Exercise goal:
With the pictures left aside, write out the entries that follow exactly.

Dataset extract:
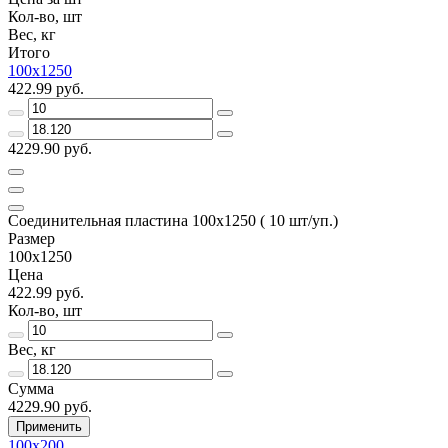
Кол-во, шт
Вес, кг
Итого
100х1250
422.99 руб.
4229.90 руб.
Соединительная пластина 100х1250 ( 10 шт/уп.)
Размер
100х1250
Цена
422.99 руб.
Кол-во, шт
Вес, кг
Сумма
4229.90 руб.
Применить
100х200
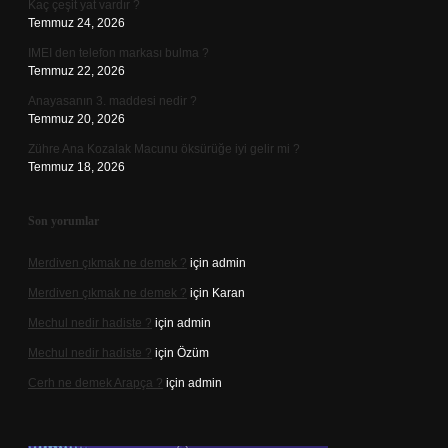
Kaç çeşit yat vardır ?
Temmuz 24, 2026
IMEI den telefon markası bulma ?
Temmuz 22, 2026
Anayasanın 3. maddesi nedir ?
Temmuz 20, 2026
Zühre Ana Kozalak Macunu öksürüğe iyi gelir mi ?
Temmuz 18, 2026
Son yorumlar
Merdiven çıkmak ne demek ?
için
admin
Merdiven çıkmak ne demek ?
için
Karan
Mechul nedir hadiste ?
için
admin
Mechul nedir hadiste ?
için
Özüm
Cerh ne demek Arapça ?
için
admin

Answer area:
Кол-во, шт
Вес, кг
Итого
100х1250
422.99 руб.
4229.90 руб.
Соединительная пластина 100х1250 ( 10 шт/уп.)
Размер
100х1250
Цена
422.99 руб.
Кол-во, шт
Вес, кг
Сумма
4229.90 руб.
Применить
100х200
Kaç çeşit yat vardır ?
Temmuz 24, 2026
IMEI den telefon markası bulma ?
Temmuz 22, 2026
Anayasanın 3. maddesi nedir ?
Temmuz 20, 2026
Zühre Ana Kozalak Macunu öksürüğe iyi gelir mi ?
Temmuz 18, 2026
Son yorumlar
Merdiven çıkmak ne demek ?
için
admin
Merdiven çıkmak ne demek ?
için
Karan
Mechul nedir hadiste ?
için
admin
Mechul nedir hadiste ?
için
Özüm
Cerh ne demek Arapça ?
için
admin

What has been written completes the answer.